**ACTIVITY**
Reproduce the records below exactly, but only between the lines holding "Tidbits | Aug. 4, 2006" and "by Frank Wiles | More posts by Frank", inclusive.

─── RECORDS PROVIDED

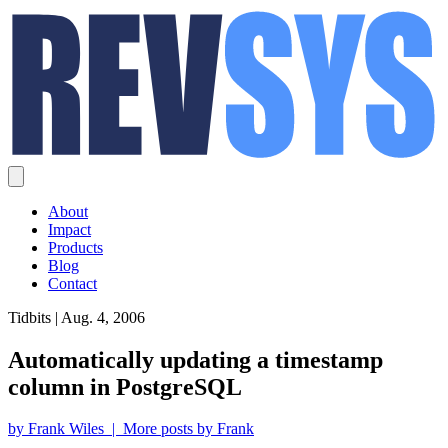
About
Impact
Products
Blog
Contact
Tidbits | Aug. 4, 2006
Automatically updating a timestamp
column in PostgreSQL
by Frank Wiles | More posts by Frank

──────
─── RECORDS PROVIDED

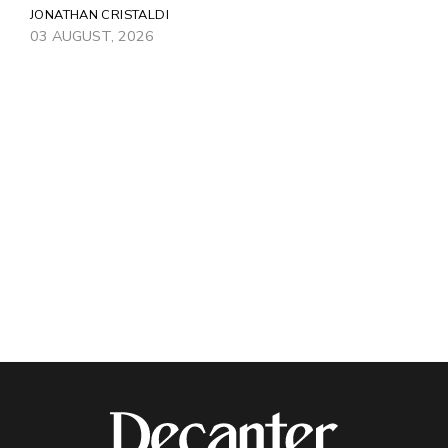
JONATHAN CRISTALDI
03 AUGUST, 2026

──────

**TASK RESULT**
Tidbits | Aug. 4, 2006
Automatically updating a timestamp
column in PostgreSQL
by Frank Wiles | More posts by Frank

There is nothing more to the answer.